The latter, instead, diligently showed up at a picket line in Michigan (the first time for a sitting president) along with Fain, declaring his support for the workers’ demands against the threat posed by a conversion to electric vehicles that he himself unconditionally subsidized. So, if it is difficult to take seriously Biden’s image as a piquetero (only a few months before he had prevented the railroad workers’ strike by decree), it is nonetheless necessary to acknowledge the forces that compelled him to wear a union cap and wield a megaphone among workers on strike. After all, as Fain himself said later, if the most powerful man in the world showed up at the picket line, it is only because the workers’ solidarity can be a weapon that can challenge this power.

Opening the space for class struggle for the just transition?

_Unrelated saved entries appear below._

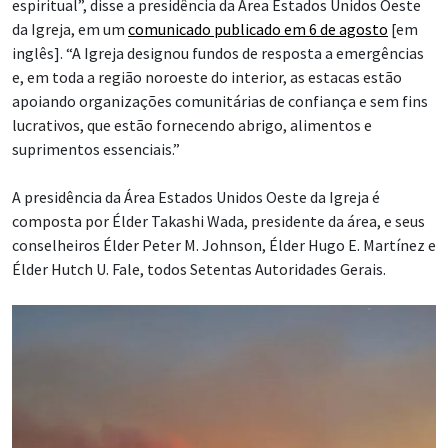
espiritual”, disse a presidência da Área Estados Unidos Oeste
da Igreja, em um
comunicado publicado em 6 de agosto
[em
inglês]. “A Igreja designou fundos de resposta a emergências
e, em toda a região noroeste do interior, as estacas estão
apoiando organizações comunitárias de confiança e sem fins
lucrativos, que estão fornecendo abrigo, alimentos e
suprimentos essenciais.”
A presidência da Área Estados Unidos Oeste da Igreja é
composta por Élder Takashi Wada, presidente da área, e seus
conselheiros Élder Peter M. Johnson, Élder Hugo E. Martínez e
Élder Hutch U. Fale, todos Setentas Autoridades Gerais.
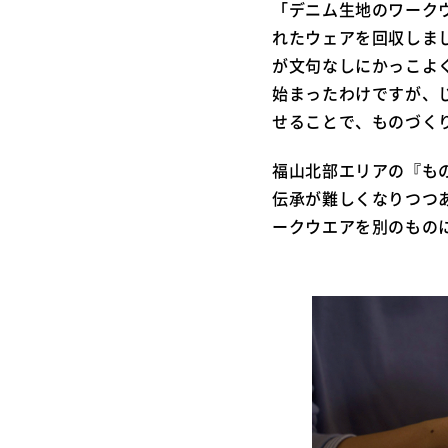
「デニム生地のワークウ
れたウェアを回収しま
が文句なしにかっこよ
始まったわけですが、
せることで、ものづく
福山北部エリアの『も
伝承が難しくなりつつ
ークウエアを別のもの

In fact, the strike against the Big Three is the culmination of five years of labor and social mobilizations in the U.S. unprecedented in the last half century. A five-year period that began with feminist mobilizations in the aftermath of Trump’s election and with the teachers’ strikes between 2018 and 2019, taking on mass dimensions with the Black Lives Matter riots in the summer of 2020, and then continuing with the multiplication of wage strikes before and after the “striketober”of 2021, but also with less visible forms of refusal such as those of the so-called “great resignation.” Then, this mobilization carried on in the following years, with localized but relevant experiences of struggle in terms of visibility and composition, such as that for the unionization of Amazon’s JFK8 warehouse in Staten Island, or with the wave of unionization and strikes at Starbucks across the country. Finally, in recent months it was further fueled by the massive strike of screenwriters and actors in Hollywood to establish the conditions of the artificial intelligence’s use in film and television productions, which, precisely because of its anticipatory nature and the challenge in terms of power it poses to technological transformations taking place, has several elements of analogy with that of the autoworkers.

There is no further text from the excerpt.